For those who love those royalty and bodyguard stories, this is definitely for you. The chemistry of the two leads is amazing, and the attention to detail in each character’s backstories is engaging.
3. Full House (Woon Nuk Ruk Tem Barn)
Aom (Aom Sushar Manaying) is a writer who finds out that her house was sold while she was in Korea. It was sold to a man named Mike (Mike Angelo), and in an attempt to get her house back, she enters a contract marriage with him for one year.
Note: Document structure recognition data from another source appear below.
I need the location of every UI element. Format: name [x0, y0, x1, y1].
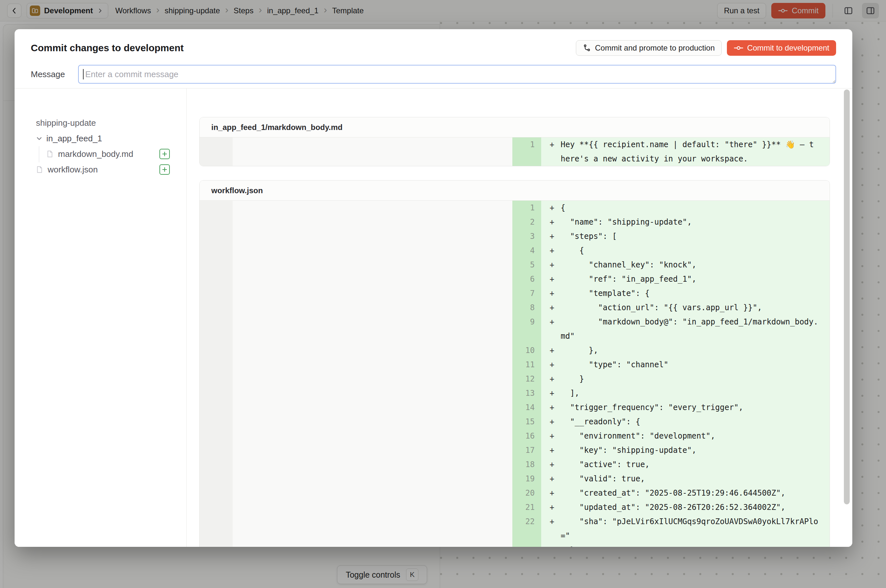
old-line-gutter: [199, 543, 233, 547]
diff-panel: in_app_feed_1/markdown_body.md1+Hey **{{…: [199, 117, 830, 166]
line-number: 1: [512, 138, 541, 166]
old-line-content: [233, 300, 512, 315]
diff-filename: in_app_feed_1/markdown_body.md: [211, 123, 343, 132]
diff-row: 21+ "updated_at": "2025-08-26T20:26:52.3…: [199, 500, 830, 514]
old-line-gutter: [199, 386, 233, 400]
line-number: 23: [512, 543, 541, 547]
old-line-gutter: [199, 300, 233, 315]
diff-line-text: "markdown_body@": "in_app_feed_1/markdow…: [561, 315, 830, 343]
diff-added-sign: +: [541, 357, 561, 372]
diff-row: 15+ "__readonly": {: [199, 415, 830, 429]
line-number: 9: [512, 315, 541, 343]
plus-icon: [162, 166, 168, 172]
old-line-gutter: [199, 500, 233, 514]
line-number: 18: [512, 458, 541, 472]
diff-row: 7+ "template": {: [199, 286, 830, 300]
diff-line-text: "steps": [: [561, 229, 830, 243]
diff-added-sign: +: [541, 472, 561, 486]
diff-line-text: "updated_at": "2025-08-26T20:26:52.36400…: [561, 500, 830, 514]
diff-line-text: {: [561, 243, 830, 258]
diff-line-text: "action_url": "{{ vars.app_url }}",: [561, 300, 830, 315]
old-line-content: [233, 372, 512, 386]
diff-row: 3+ "steps": [: [199, 229, 830, 243]
old-line-gutter: [199, 138, 233, 166]
diff-row: 10+ },: [199, 343, 830, 357]
message-input[interactable]: [78, 65, 836, 84]
line-number: 4: [512, 243, 541, 258]
line-number: 7: [512, 286, 541, 300]
line-number: 17: [512, 443, 541, 458]
diff-added-sign: +: [541, 343, 561, 357]
old-line-gutter: [199, 458, 233, 472]
diff-row: 23+ }: [199, 543, 830, 547]
chevron-down-icon: [35, 135, 43, 142]
old-line-content: [233, 357, 512, 372]
commit-promote-button[interactable]: Commit and promote to production: [576, 40, 722, 56]
text-caret: [83, 69, 84, 80]
commit-modal: Commit changes to development Commit and…: [15, 29, 852, 547]
diff-added-sign: +: [541, 201, 561, 215]
diff-line-text: ],: [561, 386, 830, 400]
commit-promote-label: Commit and promote to production: [595, 44, 715, 52]
diff-added-sign: +: [541, 215, 561, 229]
diff-line-text: "ref": "in_app_feed_1",: [561, 272, 830, 286]
line-number: 13: [512, 386, 541, 400]
diff-line-text: "key": "shipping-update",: [561, 443, 830, 458]
line-number: 8: [512, 300, 541, 315]
diff-row: 12+ }: [199, 372, 830, 386]
old-line-gutter: [199, 472, 233, 486]
diff-added-sign: +: [541, 138, 561, 166]
tree-folder-row[interactable]: in_app_feed_1: [35, 131, 102, 146]
diff-row: 17+ "key": "shipping-update",: [199, 443, 830, 458]
diff-row: 5+ "channel_key": "knock",: [199, 258, 830, 272]
old-line-content: [233, 315, 512, 343]
line-number: 15: [512, 415, 541, 429]
old-line-gutter: [199, 272, 233, 286]
tree-file-label: markdown_body.md: [58, 149, 133, 159]
diff-line-text: "name": "shipping-update",: [561, 215, 830, 229]
old-line-content: [233, 343, 512, 357]
line-number: 5: [512, 258, 541, 272]
line-number: 16: [512, 429, 541, 443]
plus-icon: [162, 151, 168, 157]
diff-line-text: "channel_key": "knock",: [561, 258, 830, 272]
tree-file-row[interactable]: markdown_body.md: [46, 147, 133, 161]
tree-file-row[interactable]: workflow.json: [35, 162, 98, 177]
diff-line-text: "valid": true,: [561, 472, 830, 486]
diff-added-sign: +: [541, 258, 561, 272]
add-file-button[interactable]: [159, 164, 170, 175]
diff-added-sign: +: [541, 429, 561, 443]
old-line-content: [233, 514, 512, 543]
diff-column: in_app_feed_1/markdown_body.md1+Hey **{{…: [187, 88, 852, 547]
old-line-content: [233, 215, 512, 229]
diff-added-sign: +: [541, 315, 561, 343]
old-line-content: [233, 258, 512, 272]
file-icon: [46, 150, 54, 158]
old-line-content: [233, 500, 512, 514]
diff-row: 6+ "ref": "in_app_feed_1",: [199, 272, 830, 286]
line-number: 22: [512, 514, 541, 543]
diff-line-text: "active": true,: [561, 458, 830, 472]
old-line-content: [233, 472, 512, 486]
line-number: 10: [512, 343, 541, 357]
diff-added-sign: +: [541, 372, 561, 386]
old-line-gutter: [199, 415, 233, 429]
old-line-content: [233, 201, 512, 215]
tree-root-label[interactable]: shipping-update: [36, 116, 96, 130]
diff-added-sign: +: [541, 272, 561, 286]
old-line-content: [233, 400, 512, 415]
diff-filename: workflow.json: [211, 186, 263, 195]
diff-header: workflow.json: [199, 180, 830, 201]
diff-added-sign: +: [541, 229, 561, 243]
modal-header: Commit changes to development Commit and…: [15, 29, 852, 84]
modal-scrollbar[interactable]: [844, 90, 850, 504]
modal-body: shipping-update in_app_feed_1 markdown_b…: [15, 88, 852, 547]
line-number: 6: [512, 272, 541, 286]
commit-development-label: Commit to development: [747, 44, 829, 52]
diff-body: 1+Hey **{{ recipient.name | default: "th…: [199, 138, 830, 166]
diff-row: 22+ "sha": "pJeLVir6xIlUCMGqs9qroZoUAVDS…: [199, 514, 830, 543]
old-line-content: [233, 429, 512, 443]
commit-development-button[interactable]: Commit to development: [727, 40, 836, 56]
add-file-button[interactable]: [159, 149, 170, 159]
diff-row: 1+Hey **{{ recipient.name | default: "th…: [199, 138, 830, 166]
No, this is nothing like the American sitcom; it’s actually the Thai adaptation of the K-Drama Full House! The adorable scenes between the two leads are guaranteed to melt you into a puddle.
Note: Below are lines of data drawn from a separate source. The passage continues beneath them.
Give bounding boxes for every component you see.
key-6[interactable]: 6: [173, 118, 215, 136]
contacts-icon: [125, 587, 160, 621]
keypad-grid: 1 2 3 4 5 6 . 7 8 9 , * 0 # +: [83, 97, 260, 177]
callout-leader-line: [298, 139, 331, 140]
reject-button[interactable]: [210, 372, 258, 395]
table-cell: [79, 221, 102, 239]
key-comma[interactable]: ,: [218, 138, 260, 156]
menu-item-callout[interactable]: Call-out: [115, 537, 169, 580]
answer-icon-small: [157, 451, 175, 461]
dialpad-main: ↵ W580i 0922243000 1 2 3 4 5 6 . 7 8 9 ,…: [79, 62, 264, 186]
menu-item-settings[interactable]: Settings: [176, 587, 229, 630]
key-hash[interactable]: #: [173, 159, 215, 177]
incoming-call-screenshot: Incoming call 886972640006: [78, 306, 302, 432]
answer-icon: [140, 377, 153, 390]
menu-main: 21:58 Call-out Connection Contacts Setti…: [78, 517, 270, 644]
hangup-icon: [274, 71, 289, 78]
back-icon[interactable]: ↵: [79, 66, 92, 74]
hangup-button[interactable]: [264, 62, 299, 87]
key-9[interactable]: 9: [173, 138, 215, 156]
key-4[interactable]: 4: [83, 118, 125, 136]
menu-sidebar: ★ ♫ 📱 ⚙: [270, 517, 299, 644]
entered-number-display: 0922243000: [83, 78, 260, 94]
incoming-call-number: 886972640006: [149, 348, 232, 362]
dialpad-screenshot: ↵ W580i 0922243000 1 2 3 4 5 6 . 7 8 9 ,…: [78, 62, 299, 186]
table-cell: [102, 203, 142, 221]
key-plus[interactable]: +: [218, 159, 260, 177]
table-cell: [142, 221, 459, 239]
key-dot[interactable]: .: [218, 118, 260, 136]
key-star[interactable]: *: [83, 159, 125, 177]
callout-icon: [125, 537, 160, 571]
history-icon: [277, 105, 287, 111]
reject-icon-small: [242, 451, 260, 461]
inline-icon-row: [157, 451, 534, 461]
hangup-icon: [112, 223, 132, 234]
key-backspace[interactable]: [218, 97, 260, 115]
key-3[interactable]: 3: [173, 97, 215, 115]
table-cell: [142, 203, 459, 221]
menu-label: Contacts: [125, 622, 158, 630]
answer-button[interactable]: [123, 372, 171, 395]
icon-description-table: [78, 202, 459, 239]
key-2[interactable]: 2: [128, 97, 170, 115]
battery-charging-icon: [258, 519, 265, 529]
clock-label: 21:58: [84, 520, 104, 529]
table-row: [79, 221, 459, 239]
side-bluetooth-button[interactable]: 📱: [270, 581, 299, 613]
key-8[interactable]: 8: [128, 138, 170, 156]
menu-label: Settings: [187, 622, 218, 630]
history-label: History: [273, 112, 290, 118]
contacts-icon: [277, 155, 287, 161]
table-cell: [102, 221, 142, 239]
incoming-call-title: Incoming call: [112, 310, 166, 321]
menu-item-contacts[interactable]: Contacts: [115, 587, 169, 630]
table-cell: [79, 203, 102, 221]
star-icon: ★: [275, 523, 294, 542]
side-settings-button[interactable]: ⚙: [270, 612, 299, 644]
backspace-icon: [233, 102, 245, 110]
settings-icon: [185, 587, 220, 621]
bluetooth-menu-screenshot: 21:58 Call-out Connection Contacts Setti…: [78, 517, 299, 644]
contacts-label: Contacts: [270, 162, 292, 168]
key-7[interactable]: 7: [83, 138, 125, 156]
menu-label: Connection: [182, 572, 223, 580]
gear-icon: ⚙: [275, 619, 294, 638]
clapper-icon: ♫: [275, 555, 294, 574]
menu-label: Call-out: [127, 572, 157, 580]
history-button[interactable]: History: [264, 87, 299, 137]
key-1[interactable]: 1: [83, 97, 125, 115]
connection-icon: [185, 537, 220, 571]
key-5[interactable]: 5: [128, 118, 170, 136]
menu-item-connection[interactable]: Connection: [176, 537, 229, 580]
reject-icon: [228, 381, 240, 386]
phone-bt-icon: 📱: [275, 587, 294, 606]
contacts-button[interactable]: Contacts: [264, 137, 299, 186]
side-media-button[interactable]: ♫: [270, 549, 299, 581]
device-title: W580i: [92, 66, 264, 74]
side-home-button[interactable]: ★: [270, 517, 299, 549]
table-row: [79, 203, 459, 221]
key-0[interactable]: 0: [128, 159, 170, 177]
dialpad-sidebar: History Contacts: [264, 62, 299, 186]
4. Kiss Me (Rak Lon Jai Nai Klaeng Joob)
Taliw (Aom Sushar Manaying) is a cute and clumsy girl who has had a crush on a popular and genius boy named Tenten (Mike Angelo). Tenten just returned from Japan, and Taliw doesn’t know how to handle her feelings.
This story has many adaptations; however, K-Drama fans would know it as Playful Kiss. Many fans have agreed that while the original adaptation was good, the Thai adaptation adds something it really needed. The characters are more relatable, and they twist the story just enough to keep it similar but interesting.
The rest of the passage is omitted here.